FRANKFURT, Germany - Two big European banks will give billions in loan relief to U.S. borrowers to settle civil claims over risky securities that helped spark the 2008 financial crisis.
Deutsche Bank (DB) said Friday it has agreed on a $7.2 billion settlement with the U.S. Justice Department over its dealings in issuing mortgage-backed bonds.
Under the deal, which isn’t yet final, Germany’s biggest bank agreed to pay $3.1 billion in fines and $4.1 billion in compensation through such measures as easing loan repayment terms for homeowners and borrowers.
Switzerland-based Credit Suisse (CS) also said it had agreed to a similar settlement under which it would pay $5.3 billion.

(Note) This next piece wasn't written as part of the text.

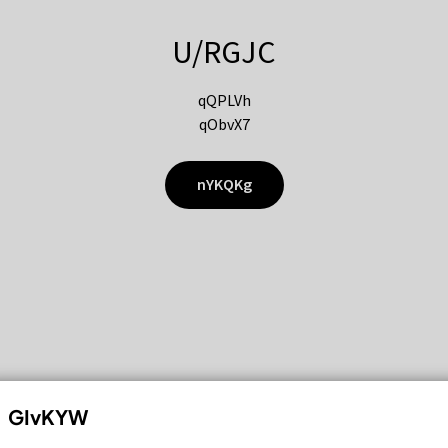
U/RGJC
qQPLVh
qObvX7
nYKQKg
GIvKYW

The settlements, which focus on activities in 2005-2007, revisit an ugly chapter of the global financial crisis, in which banks bundled mortgages from people with shaky credit into bonds whose risks many investors did not understand. When the mortgages went into default as the U.S. real estate market collapsed, so did the bonds, spreading losses and panic through the global financial system.

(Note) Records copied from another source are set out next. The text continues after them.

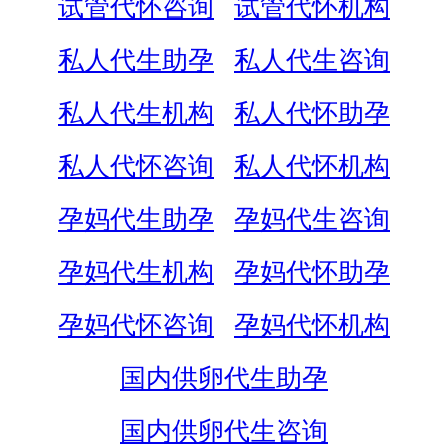
试管代怀咨询
试管代怀机构
私人代生助孕
私人代生咨询
私人代生机构
私人代怀助孕
私人代怀咨询
私人代怀机构
孕妈代生助孕
孕妈代生咨询
孕妈代生机构
孕妈代怀助孕
孕妈代怀咨询
孕妈代怀机构
国内供卵代生助孕
国内供卵代生咨询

The Deutsche Bank agreement lessens the financial cloud over the bank’s shares, since it had earlier said it might have to pay as much as $14 billion. The bank has been struggling to put expensive litigation from past misconduct behind it. It said it would take a $1.17 billion hit to its fourth-quarter earnings from the civil penalty.

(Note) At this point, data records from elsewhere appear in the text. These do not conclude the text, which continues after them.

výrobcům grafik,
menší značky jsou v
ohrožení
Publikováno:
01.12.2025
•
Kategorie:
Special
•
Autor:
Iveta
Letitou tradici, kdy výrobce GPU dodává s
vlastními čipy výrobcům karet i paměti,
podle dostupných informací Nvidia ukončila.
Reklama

Deutsche Bank CEO John Cryan is putting the institution through a tough restructuring in an attempt to improve profitability and strengthen its finances.
Deutsche Bank shares rose 3.7 percent to 18.42 euros in morning trading in Europe. Credit Suisse Group AG fell 0.4 percent to 15.27 Swiss francs ($14.88).
News of the settlements comes after the Justice Department sued Barclays Bank (BCS), accusing the it and its employees of misrepresenting the quality of the loans they sold to tens of thousands of investors. The investors, which included credit unions, pension plans and university endowments, lost billions of dollars, the Justice Department said.
Meanwhile, the Italian government is bailing out Monte dei Paschi di Siena after Italy’s third-largest lender failed to raise the 5 billion euros ($5.2 billion) needed to stay afloat. The bank was burdened by bad loans that were not being repaid in a slow economy.